··· Recorded data

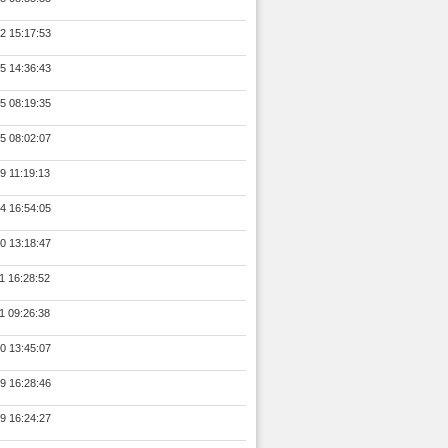
2 15:17:53
5 14:36:43
5 08:19:35
5 08:02:07
9 11:19:13
4 16:54:05
0 13:18:47
1 16:28:52
1 09:26:38
0 13:45:07
9 16:28:46
9 16:24:27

······

#### [What to produce]
Return the entries verbatim without images.

#### [Response area]
2 15:17:53
5 14:36:43
5 08:19:35
5 08:02:07
9 11:19:13
4 16:54:05
0 13:18:47
1 16:28:52
1 09:26:38
0 13:45:07
9 16:28:46
9 16:24:27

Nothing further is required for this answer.